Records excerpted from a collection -
*****
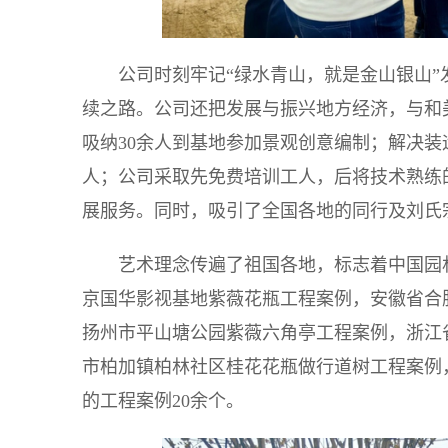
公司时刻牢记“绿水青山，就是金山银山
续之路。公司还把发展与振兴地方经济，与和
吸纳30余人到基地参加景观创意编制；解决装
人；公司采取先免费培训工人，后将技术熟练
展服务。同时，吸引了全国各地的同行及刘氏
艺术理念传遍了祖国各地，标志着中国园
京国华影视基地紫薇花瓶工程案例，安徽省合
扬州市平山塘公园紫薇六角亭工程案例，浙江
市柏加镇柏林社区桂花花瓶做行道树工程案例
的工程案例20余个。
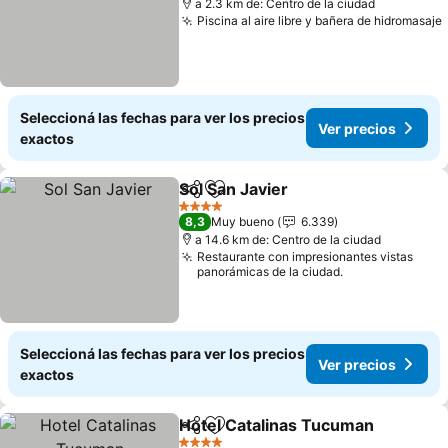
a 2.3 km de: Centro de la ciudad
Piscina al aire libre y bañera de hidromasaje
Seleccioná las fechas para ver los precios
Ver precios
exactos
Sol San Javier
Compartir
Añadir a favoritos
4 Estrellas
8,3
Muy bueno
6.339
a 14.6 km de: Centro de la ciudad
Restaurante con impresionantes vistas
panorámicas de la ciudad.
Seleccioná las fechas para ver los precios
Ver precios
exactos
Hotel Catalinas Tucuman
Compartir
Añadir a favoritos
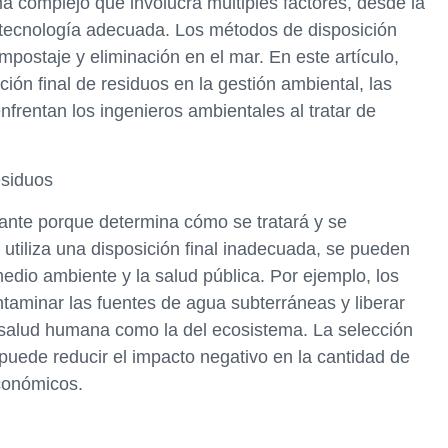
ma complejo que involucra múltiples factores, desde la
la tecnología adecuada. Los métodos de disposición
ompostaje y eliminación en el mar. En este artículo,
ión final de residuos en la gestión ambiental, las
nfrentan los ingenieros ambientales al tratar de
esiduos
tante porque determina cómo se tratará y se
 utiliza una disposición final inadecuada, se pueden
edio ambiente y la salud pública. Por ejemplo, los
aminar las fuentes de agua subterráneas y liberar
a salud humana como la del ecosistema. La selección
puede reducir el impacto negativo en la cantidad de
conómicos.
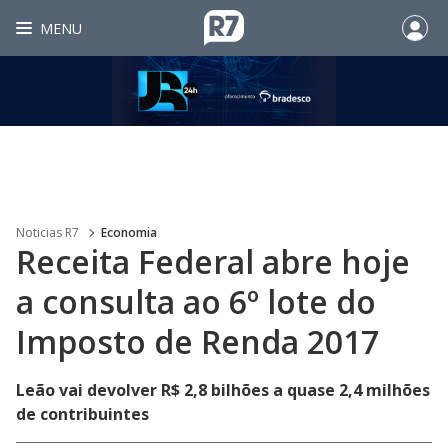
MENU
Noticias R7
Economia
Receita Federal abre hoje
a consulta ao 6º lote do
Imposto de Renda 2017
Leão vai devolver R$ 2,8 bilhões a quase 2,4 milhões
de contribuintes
*****
WORK INSTRUCTIONS -
Every line from the one containing "utiliza una disposición" through the last line of the data is to be retyped exactly, with nothing added and no pictures included.

EXERCISE RESPONSE -
 utiliza una disposición final inadecuada, se pueden
edio ambiente y la salud pública. Por ejemplo, los
aminar las fuentes de agua subterráneas y liberar
a salud humana como la del ecosistema. La selección
puede reducir el impacto negativo en la cantidad de
conómicos.
MENU
Noticias R7
Economia
Receita Federal abre hoje
a consulta ao 6º lote do
Imposto de Renda 2017
Leão vai devolver R$ 2,8 bilhões a quase 2,4 milhões
de contribuintes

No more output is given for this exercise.